I roasted my arse on the BID double century as well. Some of the smarter guys were filling tube socks up with ice and draping them around their neck. My water bottles were hotter than a pot of coffee. By highway 92 the DNF's were piling up as the road temp hit well over 115F in patches. At least it cooled off by Daly city -relatively. The rest stop thermo was reading 103 in the shade! 

But it was a fun and well supported ride. Can't wait till next year.


----------



## Woofer (Nov 18, 2004)

dlbcx said:


> Today, rode up OLH then went to Kings then came back. Pretty toasty, even up on Skyline. Any breeze I felt, was like something out of a hair dryer.
> A couple of teammates went to La Honda then was going climb up West Alpine.


Funny, I woke up an hour late for the ride and left Los Altos at 10:00, ended going up OLH, then south on Skyline to Page Mill, ran out of water, and decided to go down Page Mill to the fountain, filled bottles with cool water, and the water was hot by the time I got to the bottom of Page Mill.


----------



## the seamus (Apr 12, 2004)

I rode 4hrs Saturday, from Los Gatos over Old Summet Road to Santa Cruz/Soquel.
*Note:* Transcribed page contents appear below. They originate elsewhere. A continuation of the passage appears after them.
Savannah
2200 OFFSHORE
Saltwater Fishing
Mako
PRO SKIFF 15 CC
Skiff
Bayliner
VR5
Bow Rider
First 2 hrs and down into SC it was nice, but on the way back through Scotts Valley and up Mountain Charlie, it got evil hot. It was 110+ all over in the mountains, and in isolated, exposed little spots where there was no wind, it was hotter than I've ever experienced. Insane.

I drank a lot but still suffered and felt close to heat exhaustion. On the way back down into Los Gatos, the air was so warm on the descent that it almost burned...not refreshing at all. A ride I won't soon forget!


----------



## parity (Feb 28, 2006)

Was riding around/near Portola Valley on Saturday afternoon and it was so hot the water in my water bottle was almost to the point of burning. Also my shifters where a little too warm. My wife didn't do so good so we had to turn back early before completing the planned route. We had to stop a few times at cafes to get some cold liquid as the stuff in the water bottles was undrinkable.

Sunday we did some mountain biking in the morning but it was really no better. The upstairs in our apartment is not air conditioned so its unbelievably hot. I took our matress down stairs so we could sleep where the air conditioner is. I hope we don't get those rolling black outs we got in 2000.


----------



## dlbcx (Aug 28, 2002)

Woofer said:


> Funny, I woke up an hour late for the ride and left Los Altos at 10:00, ended going up OLH, then south on Skyline to Page Mill, ran out of water, and decided to go down Page Mill to the fountain, filled bottles with cool water, and the water was hot by the time I got to the bottom of Page Mill.


Not many people showed on Sunday...just six of us. Mike and Matt went and did West Alpine, whereas the rest went down to 84. I decided to do some extra miles so that's why I continued onto King's.
Mike Rowe must love hot weather, though...he told me that he didn't get out until 2:30 on Saturday then put in a couple of hours. Now, that's harsh!!


----------